Important information - the value of investments and the income from them can go down as well as up, so you may get back less than you invest.
As Woody Allen said, riffing on an old Yiddish proverb, ‘if you want to make God laugh, tell him your plans’. This is true of life in general, but it is particularly relevant to investors because it applies on two levels. First, we don’t know what’s going to happen; second, even if we did, the market’s response would most likely surprise us.
I’m reminded of this when I read predictions about the US Presidential election. Harris or Trump: what it means for your investments. The truth is we don’t know who will win this knife-edge vote and, even were we to, we would be foolish to build an investment strategy on that knowledge. In the two years following Donald Trump’s 2016 election win, the S&P 500 rose 30%. That was not the consensus view the day after the election.
The longer I do this, the more I understand how little we really know. Which you might think would be a worry. But it is the opposite. The lack of control is liberating. It allows you to hope for the best and prepare for the worst, which is a good starting point.
The future is uncertain. Five years ago, I was enjoying breakfast in a peaceful Beirut with someone who was then but no longer is my wife while reading about the suspension of the Woodford Equity Income Fund. In June 2019, what lay ahead for Lebanon, my marriage and the UK’s most popular investment was unknown and unpredictable.
There were many other things we didn’t know about in 2019, something that came home to me as I did some tedious regulatory admin ahead of a presentation I gave yesterday to our investors. When I stand up in front of a chart showing the performance of any investment, FCA rules say I have to also show what happened to that investment over five consecutive annual periods.
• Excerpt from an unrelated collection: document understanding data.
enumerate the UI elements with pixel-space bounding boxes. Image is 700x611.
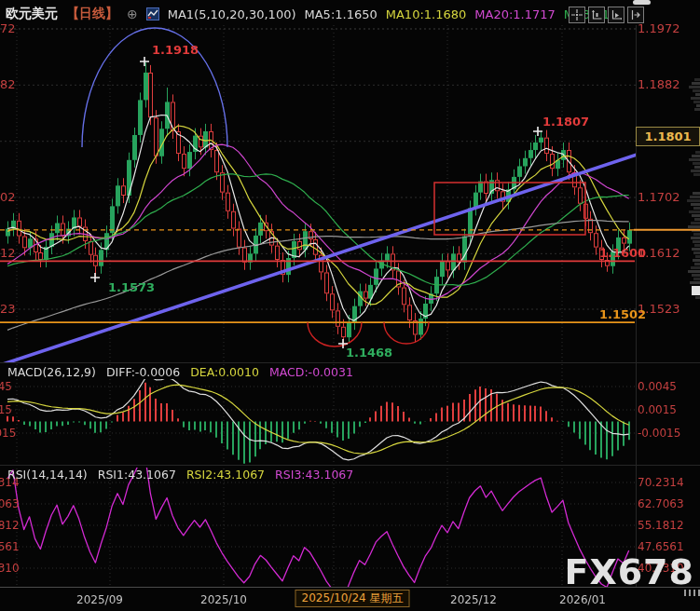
- time-axis-label: 2026/01: [559, 593, 606, 606]
- macd-legend: MACD(26,12,9) DIFF:-0.0006 DEA:0.0010 MA…: [7, 365, 353, 379]
- chart-canvas[interactable]: [0, 0, 700, 611]
- price-annotation: 1.1468: [346, 346, 392, 360]
- crosshair-date-tag: 2025/10/24 星期五: [295, 590, 410, 607]
- macd-axis-label: 0.0015: [638, 403, 677, 416]
- macd-axis-label-left: -0.0015: [0, 427, 5, 440]
- current-price-tag: 1.1801: [636, 127, 700, 146]
- ma20-value: MA20:1.1717: [474, 7, 556, 21]
- axis-scale-icon[interactable]: [588, 7, 605, 23]
- rsi1-value: RSI1:43.1067: [98, 468, 176, 482]
- price-axis-label: 1.1882: [638, 77, 680, 91]
- rsi3-value: RSI3:43.1067: [275, 468, 353, 482]
- price-axis-label: 1.1972: [638, 21, 680, 35]
- period-label[interactable]: 【日线】: [66, 6, 118, 22]
- rsi-axis-label-left: 62.7063: [0, 497, 5, 510]
- macd-axis-label-left: 0.0015: [0, 403, 5, 416]
- price-axis-label-left: 1.1702: [0, 190, 5, 204]
- watermark: FX678: [564, 551, 694, 592]
- symbol-name: 欧元美元: [6, 6, 58, 22]
- time-axis-label: 2025/09: [76, 593, 123, 606]
- chart-header: 欧元美元 【日线】 ⊕ MA1(5,10,20,30,100) MA5:1.16…: [6, 6, 610, 22]
- rsi-axis-label-left: 55.1812: [0, 519, 5, 532]
- price-annotation: 1.1573: [108, 280, 155, 294]
- shift-right-icon[interactable]: [627, 7, 644, 23]
- chart-type-icon[interactable]: [146, 7, 159, 20]
- rsi-legend: RSI(14,14,14) RSI1:43.1067 RSI2:43.1067 …: [7, 468, 353, 482]
- crosshair-icon[interactable]: [569, 7, 585, 23]
- macd-dea-value: DEA:0.0010: [190, 365, 259, 379]
- ma10-value: MA10:1.1680: [386, 7, 467, 21]
- price-axis-label-left: 1.1523: [0, 302, 5, 316]
- price-axis-label-left: 1.1972: [0, 21, 5, 35]
- chart-toolbar: [569, 7, 644, 23]
- macd-axis-label-left: 0.0045: [0, 380, 5, 393]
- rsi-axis-label-left: 40.1310: [0, 562, 5, 575]
- ma5-value: MA5:1.1650: [305, 7, 377, 21]
- price-axis-label-left: 1.1612: [0, 246, 5, 260]
- rsi-title: RSI(14,14,14): [7, 468, 88, 482]
- price-axis-label: 1.1702: [638, 190, 680, 204]
- price-annotation: 1.1918: [152, 43, 199, 57]
- macd-title: MACD(26,12,9): [7, 365, 96, 379]
- macd-axis-label: 0.0045: [638, 380, 677, 393]
- rsi-axis-label-left: 47.6561: [0, 540, 5, 553]
- axis-play-icon[interactable]: [608, 7, 625, 23]
- rsi2-value: RSI2:43.1067: [186, 468, 265, 482]
- circle-plus-icon[interactable]: ⊕: [127, 7, 138, 21]
- scroll-thumb: [633, 0, 651, 5]
- price-annotation: 1.1600: [599, 246, 646, 260]
- macd-diff-value: DIFF:-0.0006: [106, 365, 180, 379]
- time-axis-label: 2025/10: [200, 593, 247, 606]
- price-annotation: 1.1502: [599, 307, 646, 321]
- rsi-axis-label: 70.2314: [638, 476, 684, 489]
- ma-settings-label: MA1(5,10,20,30,100): [168, 7, 296, 21]
- macd-macd-value: MACD:-0.0031: [269, 365, 353, 379]
- rsi-axis-label: 62.7063: [638, 497, 684, 510]
- rsi-axis-label-left: 70.2314: [0, 476, 5, 489]
- price-annotation: 1.1807: [542, 115, 589, 129]
- price-axis-label-left: 1.1882: [0, 77, 5, 91]
- rsi-axis-label: 55.1812: [638, 519, 684, 532]
- macd-axis-label: -0.0015: [638, 427, 680, 440]
- chart-app: 欧元美元 【日线】 ⊕ MA1(5,10,20,30,100) MA5:1.16…: [0, 0, 700, 611]
- time-axis-label: 2025/12: [450, 593, 497, 606]
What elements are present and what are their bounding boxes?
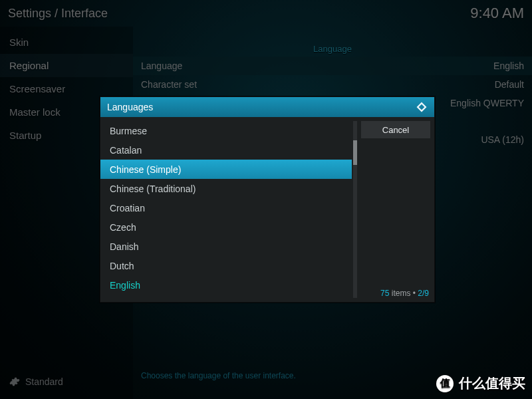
- watermark-text: 什么值得买: [459, 374, 525, 392]
- languages-dialog: Languages BurmeseCatalanChinese (Simple)…: [100, 96, 435, 303]
- list-item[interactable]: Czech: [100, 217, 352, 237]
- kodi-logo-icon: [416, 101, 428, 113]
- dialog-titlebar: Languages: [100, 97, 434, 117]
- list-item[interactable]: Danish: [100, 237, 352, 256]
- list-item[interactable]: Burmese: [100, 121, 352, 140]
- watermark: 值 什么值得买: [436, 374, 525, 392]
- list-item[interactable]: Dutch: [100, 256, 352, 275]
- list-item[interactable]: English: [100, 275, 352, 295]
- dialog-title: Languages: [107, 102, 153, 112]
- list-item[interactable]: Chinese (Simple): [100, 160, 352, 179]
- dialog-side-panel: Cancel 75 items • 2/9: [360, 117, 434, 302]
- language-list[interactable]: BurmeseCatalanChinese (Simple)Chinese (T…: [100, 117, 360, 302]
- list-item[interactable]: Chinese (Traditional): [100, 179, 352, 198]
- cancel-button[interactable]: Cancel: [361, 121, 430, 138]
- watermark-badge-icon: 值: [436, 375, 454, 392]
- list-counter: 75 items • 2/9: [380, 289, 429, 298]
- list-item[interactable]: Croatian: [100, 198, 352, 217]
- list-item[interactable]: Catalan: [100, 140, 352, 160]
- scrollbar[interactable]: [353, 121, 357, 298]
- scrollbar-thumb[interactable]: [353, 140, 357, 165]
Your eyes are likely to glaze over, but the numbers hold an important lesson for us about uncertainty.
The five years for the chart I was preparing this week began on 1 October 2019. It has been a period of ups and downs, wildly divergent performances and, overall, positive investment returns. Looking back from here, it now makes sense, but how much of what happened over the past half a decade was predictable at the outset? Very little.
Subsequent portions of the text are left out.